Not only will you not need harsh detergents to clean the toilet, it’s is also WaterSense labelled, and uses just 1.28 gallons per flush (gpf) for solid waste and 0.9 gpf for liquid. Visit www.totousa.com to learn more.
Bathroom ventilation fans serve practical and cosmetic purposes. Ventilation removes moisture and humidity that could promote the growth of mold and mildew, and can help exhaust unpleasant odors. Of course, not everyone puts ventilation to its optimum use, and that’s where a new style of bathroom fan comes in.
Ventilation fans that sense humidity — such as after someone has taken a long, hot shower — turn on automatically to help remove excess moisture from the room. Some fans can communicate wirelessly with wall switches or with an app that allows you to control the fan from your smartphone.

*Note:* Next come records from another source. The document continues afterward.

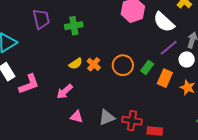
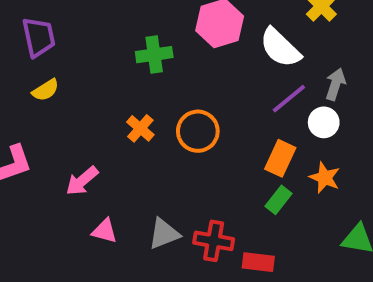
green cross: (74, 26) -> (154, 55), moved
yellow semicircle: (76, 64) -> (46, 90), moved
green rectangle: (147, 67) -> (279, 200), moved

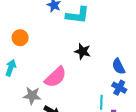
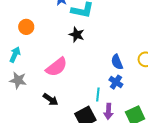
black star: (83, 51) -> (77, 35), moved
gray star: (32, 96) -> (18, 80), moved

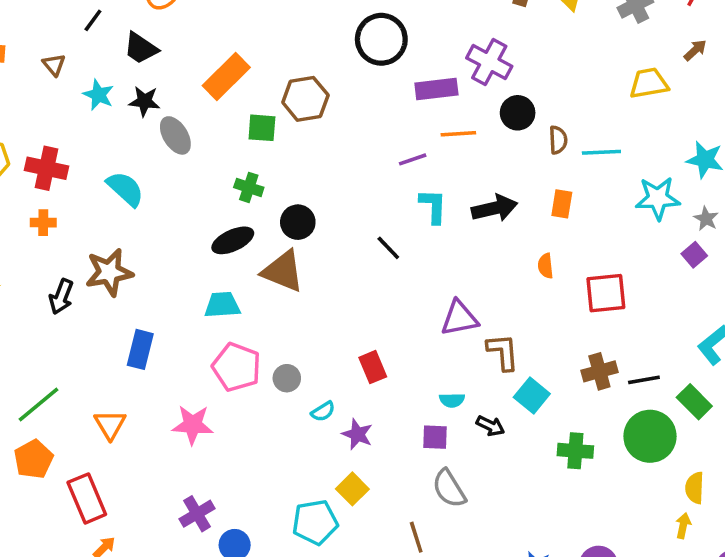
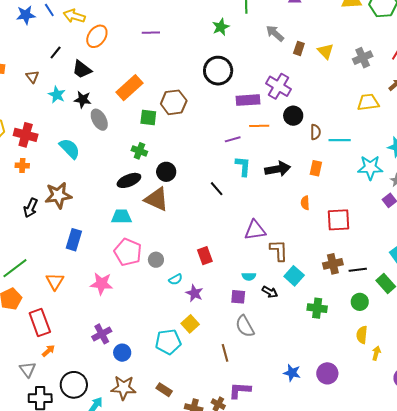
green circle: (650, 436) -> (360, 302), size x0.6
yellow semicircle: (695, 488) -> (362, 335), moved

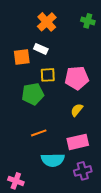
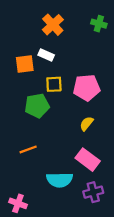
orange line: (39, 133) -> (28, 149), moved
pink rectangle: (78, 142) -> (88, 160), turned 50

Mirrors and medicine cabinets aren’t just for reflection anymore. Now you can kit out your smart bathroom with mirrors that feature built-in TVs and can communicate with your home’s security cameras, and medicine cabinets with defogging features that can let you get to your post-shower shave faster.
Refrigerated medicine cabinets are perfect for preserving delicate drugs and cosmetics, and you can find both mirrors and medicine cabinets with built-in USB ports for charging your devices.
Of course accessories can be additions that put any bathroom over the top, and you never have to settle for ordinary accessories in your smarter bathroom. Enhance the usability and convenience of your bathroom with items like:
* A small robot that mops floor tiles automatically.
* A Bluetooth-enabled toothbrush that communicates with your smartphone to monitor how well you’ve brushed.
* A smart scale that helps you track your weight and health progress.
* Touch-free soap dispensers.
* A towel rack that uses hot air and ultraviolet light to dry towels and keep them fresh longer.
By upgrading to tech-savvy versions of everyday bathroom elements like toilets, faucets and showers, it’s possible to make your bathroom not only one of the most-used rooms in the house, but the smartest as well.